Dramamine is another prescription option that works to prevent nausea before it starts. It comes as a pill and is most effective when taken a the days before your deep sea fishing trip. This is because the medicine needs to be in your system in order to tackle the motion sickness symptoms before you feel them. Again, talk to you doctor first to see which option is best for you.
Of the natural remedies for motion sickness, ginger has long been a highly trusted herb remedy. You have likely had ginger ale when fighting an upset stomach and have found it to be soothing and effective for even the worst symptoms. Before your fishing trip, stock up on ginger supplements and drinks. These can be found at most grocery and convenience stores as well as drug stores or the doctor’s office.
Sea-Band Wristbands are wearable bracelets designed to help prevent the symptoms of seasickness while out on the water. You can find these useful bracelets online or in stores such as Target, Walgreens, and Walmart. Prices vary depending on the bracelet type and strength you choose. Patrons love the Sea-Band because it is an all natural choice for nausea relief that is also washable and reusable. You’ll enjoy natural relief with no side effects so you can have a great time every time you’re on the water.
Mental Endurance Exercises
For many, seasickness is as much a psychological problem as it is a physical one. Some sources report that 90% of the nausea feeling when seasick is all in your head. In other words, the imbalance you feel is purely mental due to disorientation and disconnect between what you see and what you feel. You can combat these feelings by simply focusing on something besides your symptoms, remaining calm, and practicing deep breathing.
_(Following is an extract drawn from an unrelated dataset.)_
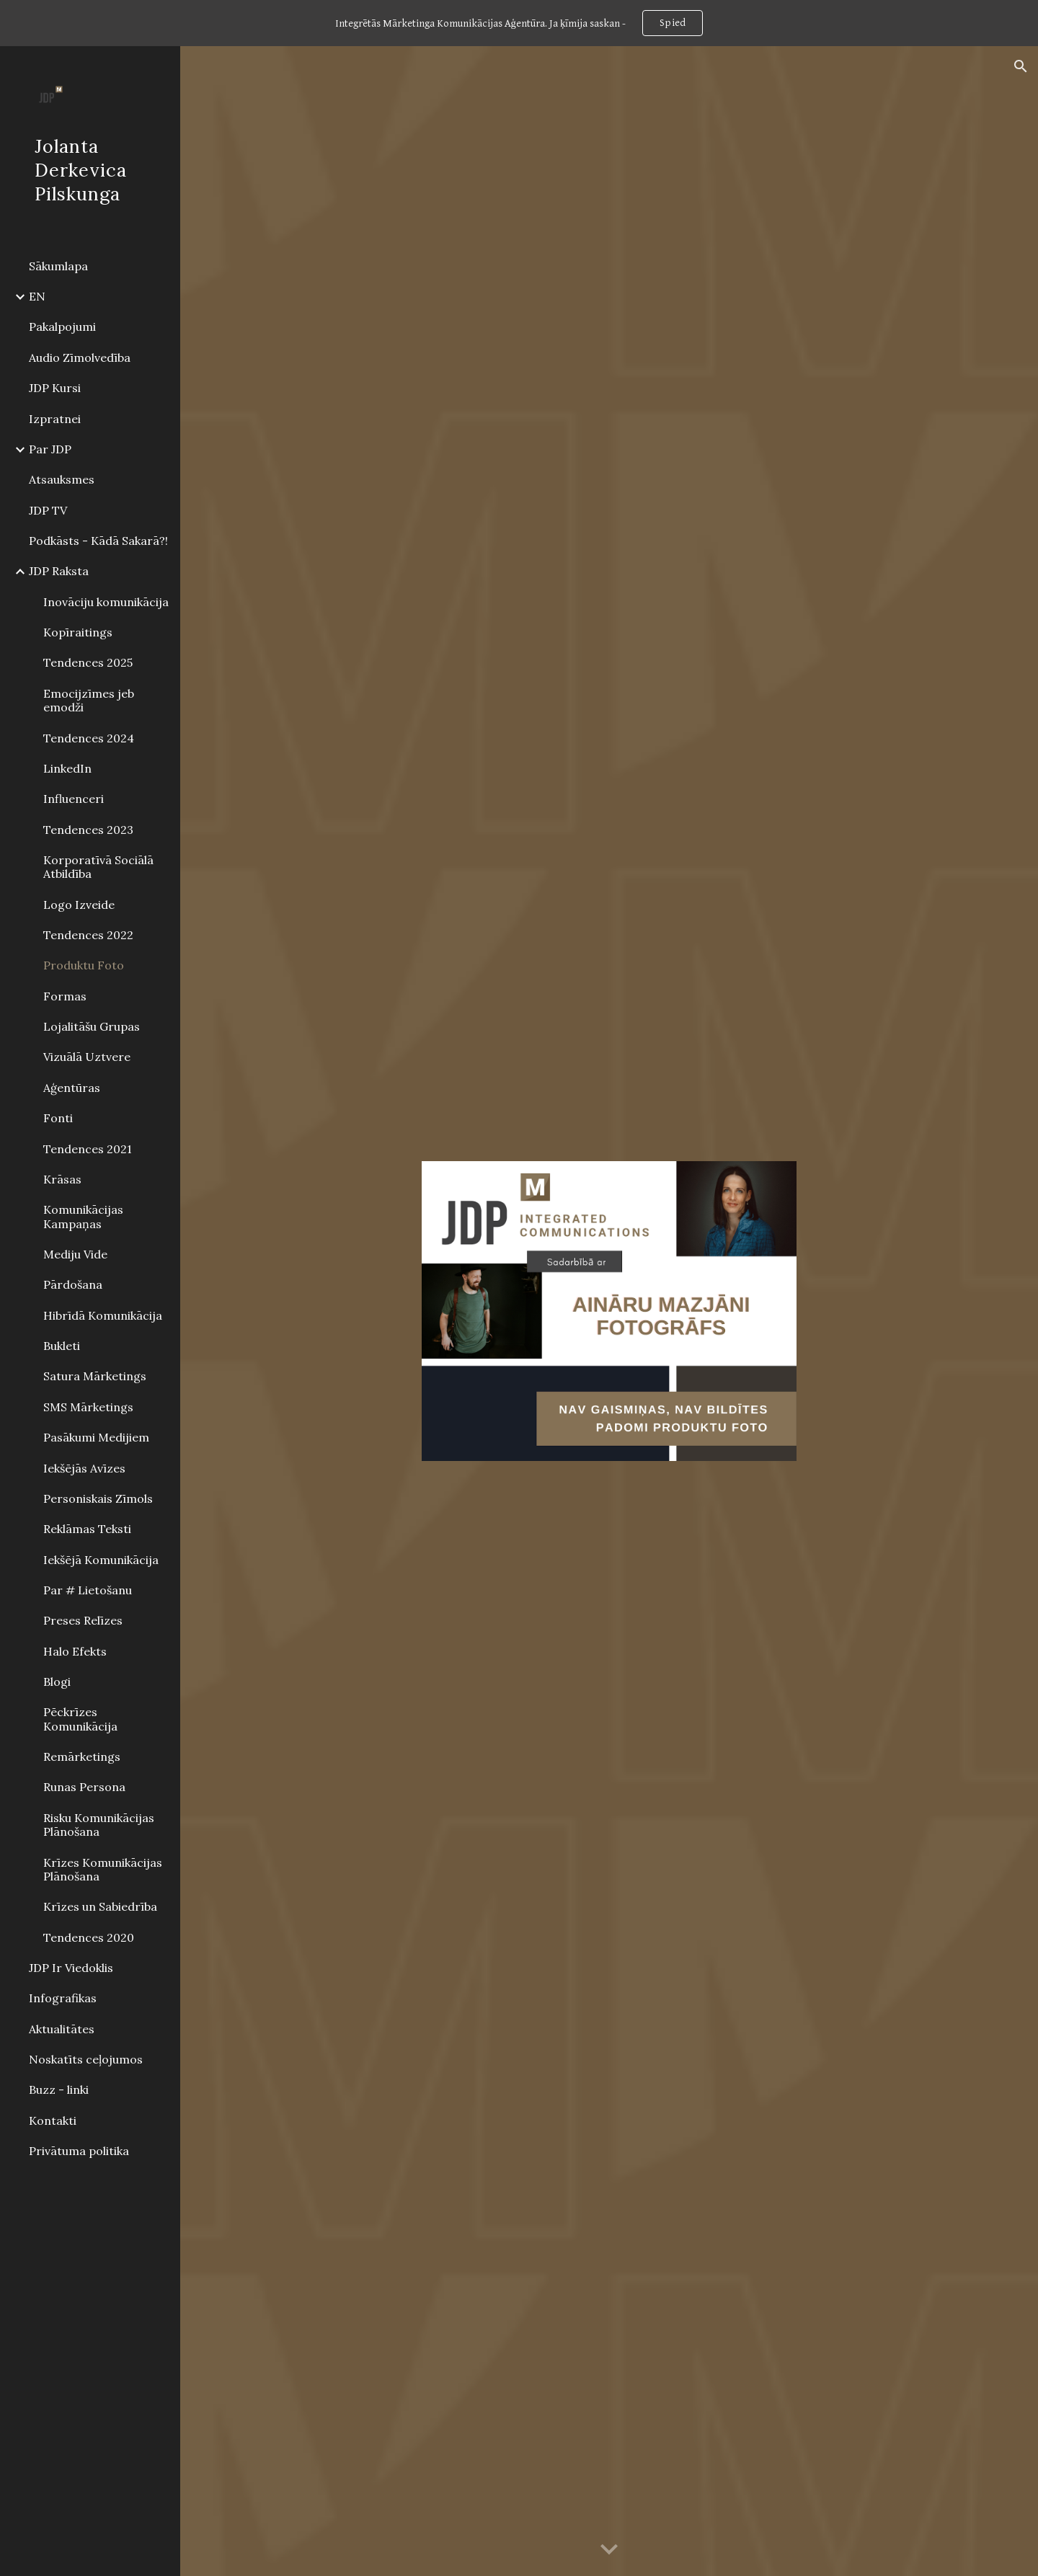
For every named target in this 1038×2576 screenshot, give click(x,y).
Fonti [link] (58, 1118)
One sure fire way to avoid or relieve seasickness is to move from inside the boat to outside in the fresh,cool air. When you stay in an an enclosed space, your symptoms are likely to get much worse the longer you stay there. When you go outside, the fresh air can help relieve dizziness and make you feel like your head is on straight again.
Now that you know all about seasickness and how to prevent it, we hope that your next deep sea fishing trip will be smooth sailing. Remember, talk to your doctor, take precautions well before your trip, and stay calm even if symptoms arise. There are ways to get them to subside so you can enjoy your trip without any issues. We hope this helps and wish you happy sailing!